Stored dataset items
========================================

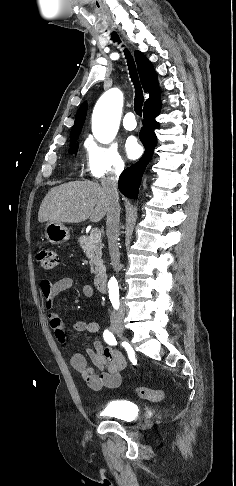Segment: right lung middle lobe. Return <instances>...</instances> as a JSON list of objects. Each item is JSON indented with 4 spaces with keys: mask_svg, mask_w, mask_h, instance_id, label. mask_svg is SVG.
Here are the masks:
<instances>
[{
    "mask_svg": "<svg viewBox=\"0 0 236 486\" xmlns=\"http://www.w3.org/2000/svg\"><path fill=\"white\" fill-rule=\"evenodd\" d=\"M77 139L78 138H75V139H72L71 140V143H70V147L71 148L69 150L70 153H76L77 152V150H78Z\"/></svg>",
    "mask_w": 236,
    "mask_h": 486,
    "instance_id": "right-lung-middle-lobe-1",
    "label": "right lung middle lobe"
}]
</instances>
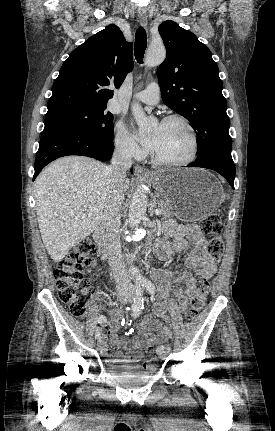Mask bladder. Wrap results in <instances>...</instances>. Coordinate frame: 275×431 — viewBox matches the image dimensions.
<instances>
[{"mask_svg":"<svg viewBox=\"0 0 275 431\" xmlns=\"http://www.w3.org/2000/svg\"><path fill=\"white\" fill-rule=\"evenodd\" d=\"M109 376L119 384L130 380L146 381L153 373L135 363H121V361L105 360Z\"/></svg>","mask_w":275,"mask_h":431,"instance_id":"31cf9c89","label":"bladder"}]
</instances>
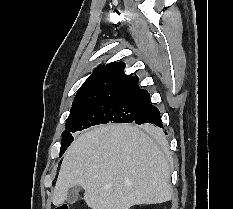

========================================

ASSIGNED TASK:
Pictures excluded, return exactly the lines from the one with "Mask bladder. Wrap" through the final line of the entries above, both included.

RESULT OF THIS TASK:
Mask bladder. Wrap results in <instances>...</instances>. Coordinate frame: 275×431 — viewBox matches the image dimensions.
<instances>
[{"mask_svg":"<svg viewBox=\"0 0 275 431\" xmlns=\"http://www.w3.org/2000/svg\"><path fill=\"white\" fill-rule=\"evenodd\" d=\"M109 376L119 384L130 380L146 381L153 373L135 363H121V361L105 360Z\"/></svg>","mask_w":275,"mask_h":431,"instance_id":"31cf9c89","label":"bladder"}]
</instances>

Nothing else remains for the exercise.